From the line with "智能客服提问 (182, 1344)" to the line with "[Logo] (175, 70)", retype every line exactly, including those two, and leave out the rest of the data below.

Provided records START

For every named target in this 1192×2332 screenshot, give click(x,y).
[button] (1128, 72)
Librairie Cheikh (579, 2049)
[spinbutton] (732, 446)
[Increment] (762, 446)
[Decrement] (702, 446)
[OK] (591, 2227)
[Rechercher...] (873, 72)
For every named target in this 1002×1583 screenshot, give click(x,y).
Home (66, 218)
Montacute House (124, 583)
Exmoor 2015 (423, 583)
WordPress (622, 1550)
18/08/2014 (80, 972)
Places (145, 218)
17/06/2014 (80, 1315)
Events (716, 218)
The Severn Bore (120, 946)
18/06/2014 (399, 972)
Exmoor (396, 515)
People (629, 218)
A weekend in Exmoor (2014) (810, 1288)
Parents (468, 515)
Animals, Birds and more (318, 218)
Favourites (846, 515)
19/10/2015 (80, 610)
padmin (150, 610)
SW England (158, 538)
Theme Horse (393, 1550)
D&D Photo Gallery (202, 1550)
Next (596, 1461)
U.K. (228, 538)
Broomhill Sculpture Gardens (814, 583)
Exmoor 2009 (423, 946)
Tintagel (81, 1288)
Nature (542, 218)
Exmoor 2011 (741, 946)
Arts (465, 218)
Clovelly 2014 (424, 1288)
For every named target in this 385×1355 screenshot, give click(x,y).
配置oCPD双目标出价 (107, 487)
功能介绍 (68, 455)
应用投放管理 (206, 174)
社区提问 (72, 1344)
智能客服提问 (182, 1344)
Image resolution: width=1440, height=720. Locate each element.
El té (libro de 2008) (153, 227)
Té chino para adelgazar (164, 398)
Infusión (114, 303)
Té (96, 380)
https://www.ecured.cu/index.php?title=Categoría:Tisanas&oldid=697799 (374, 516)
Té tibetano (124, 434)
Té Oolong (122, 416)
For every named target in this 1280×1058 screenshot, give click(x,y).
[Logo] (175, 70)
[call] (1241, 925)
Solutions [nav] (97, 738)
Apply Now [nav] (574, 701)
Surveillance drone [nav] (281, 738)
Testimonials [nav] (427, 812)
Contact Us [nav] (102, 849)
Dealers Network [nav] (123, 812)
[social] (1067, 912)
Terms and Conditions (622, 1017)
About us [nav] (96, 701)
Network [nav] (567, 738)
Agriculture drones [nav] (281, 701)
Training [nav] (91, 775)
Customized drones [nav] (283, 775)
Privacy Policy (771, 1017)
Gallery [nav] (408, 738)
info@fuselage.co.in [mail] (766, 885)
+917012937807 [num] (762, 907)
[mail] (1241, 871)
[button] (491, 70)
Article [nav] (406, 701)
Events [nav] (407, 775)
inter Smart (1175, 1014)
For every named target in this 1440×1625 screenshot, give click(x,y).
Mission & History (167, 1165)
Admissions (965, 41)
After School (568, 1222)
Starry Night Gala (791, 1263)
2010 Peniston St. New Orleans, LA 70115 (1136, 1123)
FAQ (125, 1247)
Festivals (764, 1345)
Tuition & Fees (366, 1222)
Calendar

Provided records END

Problem solution -
智能客服提问 (182, 1344)
Image resolution: width=1440, height=720. Locate each element.
El té (libro de 2008) (153, 227)
Té chino para adelgazar (164, 398)
Infusión (114, 303)
Té (96, 380)
https://www.ecured.cu/index.php?title=Categoría:Tisanas&oldid=697799 (374, 516)
Té tibetano (124, 434)
Té Oolong (122, 416)
For every named target in this 1280×1058 screenshot, give click(x,y).
[Logo] (175, 70)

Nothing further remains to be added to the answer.